Now, four ex-military personnel have confessed to committing election fraud - the same way an ex-army man said he did so earlier this month.

NONEThe four, who had served at army and air force bases across the country, say they marked thousands of postal votes in three separate general elections between 1978 and 1999.

The four - Major (Rtd) Risman Mastor (right), Kamarulzaman Ibrahim, Mohamed Nasir Ahmad and Mohd Kamil Omar - said they were ordered by their commanding officers to mark postal votes for the hundreds and thousands of personnel who were out in the field.

Their expose today is the second after an ex-army man came forward earlier this month, making a similar claim that he was ordered to mark postal votes for other personnel.
Kamarulzaman, who was a clerk working at the Terendak army camp in Malacca, said he was ordered to spend three days marking thousands of ballot papers during the 1986 general election.
The 53-year-old said he was given three pens of different colours, which he used alternately to sign the postal votes in the absence of the army personnel who were on their tour of duty.
“For example, I would use a blue pen to sign for one serviceman and a black pen to sign for his wife. I was also ordered to mark votes for the opposition,” he said at a press conference hosted at the PAS headquarters by the party's youth wing.
When asked how many postal votes he signed, Kamarulzaman said he could not remember the exact number but was sure that it ran into the thousands.
“If you want to say how many, let's just say my hand went numb (from signing the ballot papers). I basically voted for soldiers from all over the country.”
'It was the wrong thing to do'
Kamil, a retired Air Force commando based at the Butterworth Air Force base, claimed he was offered a “reward” if he complied with the order to mark a box full of postal votes during the 1999 general election.
The 21-year veteran however refused to carry out the order, saying that he realised it was not right for him to mark ballots for his colleagues.
“They gave me a box, and expected me to mark all the ballots in 30 minutes.

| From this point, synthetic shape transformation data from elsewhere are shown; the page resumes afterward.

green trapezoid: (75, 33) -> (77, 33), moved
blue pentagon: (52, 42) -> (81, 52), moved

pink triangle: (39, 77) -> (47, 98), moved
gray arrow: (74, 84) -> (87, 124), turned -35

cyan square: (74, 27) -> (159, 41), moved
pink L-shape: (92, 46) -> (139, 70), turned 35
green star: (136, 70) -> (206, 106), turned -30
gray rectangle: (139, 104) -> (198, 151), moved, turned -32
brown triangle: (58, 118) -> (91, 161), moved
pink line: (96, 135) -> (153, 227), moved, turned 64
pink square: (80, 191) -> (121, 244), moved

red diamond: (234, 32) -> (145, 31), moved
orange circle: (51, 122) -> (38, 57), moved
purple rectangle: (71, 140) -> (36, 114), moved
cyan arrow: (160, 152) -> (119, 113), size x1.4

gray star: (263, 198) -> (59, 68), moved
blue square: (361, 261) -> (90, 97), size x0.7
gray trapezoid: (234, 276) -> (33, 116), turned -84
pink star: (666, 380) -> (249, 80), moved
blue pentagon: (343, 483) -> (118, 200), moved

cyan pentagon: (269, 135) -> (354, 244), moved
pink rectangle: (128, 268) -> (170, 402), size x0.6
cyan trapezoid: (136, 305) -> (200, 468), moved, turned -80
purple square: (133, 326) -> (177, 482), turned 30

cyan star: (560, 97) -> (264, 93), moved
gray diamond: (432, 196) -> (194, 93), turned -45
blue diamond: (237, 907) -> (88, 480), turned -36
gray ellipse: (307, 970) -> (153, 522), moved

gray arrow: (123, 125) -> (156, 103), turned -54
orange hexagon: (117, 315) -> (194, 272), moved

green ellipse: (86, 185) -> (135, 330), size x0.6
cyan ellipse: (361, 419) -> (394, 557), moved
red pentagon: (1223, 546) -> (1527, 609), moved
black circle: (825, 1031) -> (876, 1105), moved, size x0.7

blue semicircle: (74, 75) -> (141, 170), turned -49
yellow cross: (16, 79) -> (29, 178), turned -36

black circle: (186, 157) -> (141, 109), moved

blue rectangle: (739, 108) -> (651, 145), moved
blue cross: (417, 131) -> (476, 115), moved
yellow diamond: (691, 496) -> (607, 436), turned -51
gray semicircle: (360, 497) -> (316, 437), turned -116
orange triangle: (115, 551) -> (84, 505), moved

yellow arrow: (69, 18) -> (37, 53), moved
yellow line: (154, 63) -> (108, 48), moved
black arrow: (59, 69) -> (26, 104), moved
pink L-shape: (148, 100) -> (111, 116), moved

I realised it was wrong,” said the 49-year-old, adding that he has no idea what the “reward” was since he did not carry out the order.
Nasir, 50, who was a clerk based in Sandakan during the 1986 general election, said he and another colleague were told to split over 900 postal votes between them to be marked on behalf of their fellow soldiers.
He pointed out that being in the military, orders are orders and that soldiers were “not too bothered” about politics.
“Even after retirement, we didn't care so much about politics. But when Bersih came about, we started to realise that what we did was not right,” he said.
Risman stressed that this practice went as far back as the 1978 general election, when he and nine others were ordered to go through around 200 sacks - each containing 10 postal votes - during his time at the Kampung Sawah army camp in Port Dickson.
“I did it just that one time... I don't remember the figures but I believe there were about 10 (ballots) in each sack. In effect there were just 10 of us actually voting,” he said.